- Uberchips will no longer sell Team-Xecuter chipping tools and cracks, and its owner must also pay compensation to Nintendo.
- The gaming company is also going after at least another eight platforms doing the same thing.
- Stopping the distribution of these cracks is particularly hard since Nintendo has no way to attack the actual hacker who bypasses its protection.
Nintendo isn’t willing to let Switch hackers and software pirates do as they please online, and whenever something is caught in its radars, the company’s lawyers are taking immediate action. The latest platform to discover this fact is Uberchips.com, which is under the ownership of Ohio resident Tom Dilts Jr. The man is now called to pay $2 million to the Japanese company as ordered by the US District Court of Northern Ohio.
Uberchips.com was offering users various Switch hacks and chipping cracks like those made by “Team-Xecuter,” enabling owners of the popular console to jailbreak the device and run pirated copies of games on it. The particular hacker has updated the cracks, and they now work on all Switch devices and not just a subset of models. This creates a big headache for Nintendo, who is losing big money from all that is going on. Distributors like Uberchips.com are only making the situation even worse.
After the relevant legal prosecution, Nintendo was awarded the amount of $2 million and a permanent injunction against the violating website. So this means that Dilts will no longer share or sell Team-Xecuter chips on the Uberchips website or any other domain he may register in the future.
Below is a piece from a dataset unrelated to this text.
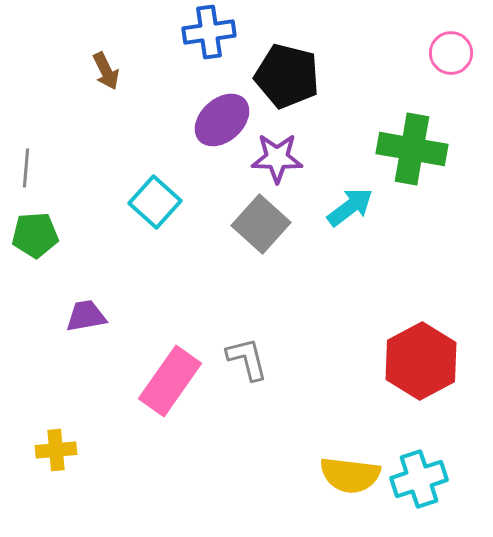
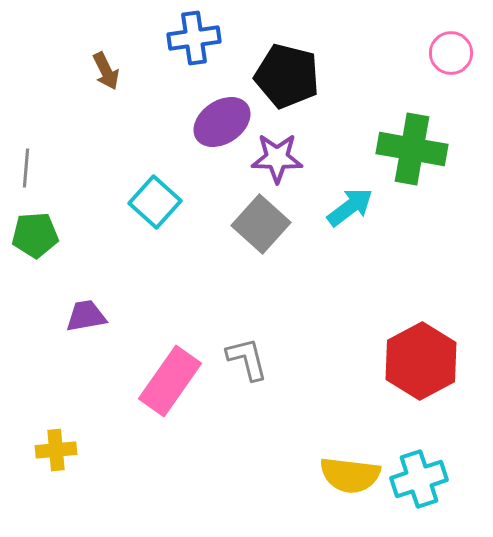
blue cross: moved 15 px left, 6 px down
purple ellipse: moved 2 px down; rotated 8 degrees clockwise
The two parties may have reached an agreement on a different amount than what was published, but no details on that part have leaked yet.
Uberchips is down, but Nintendo has a lot more to deal with if they are to stop people from accessing Team-Xecuter cracks. The Japanese game-maker is already running another eight lawsuits that targeting stores distributing pirating software, but won’t include the hacker who develops these tools. Bypassing digital restrictions may be hard to prove as an illegal activity since it falls under the research category and is backed by the “right to repair” momentum.
Nintendo’s walled garden has been mentioned as an example of standard practices in the industry by Judge Gonzalez Rogers, who handles the Epic vs. Apple legal battle’s preliminary stage. Certainly, that case has the potential to affect how things work in this field for everybody, clarifying where the limits of aggressive censorship and monopolistic practices should begin and where they should end.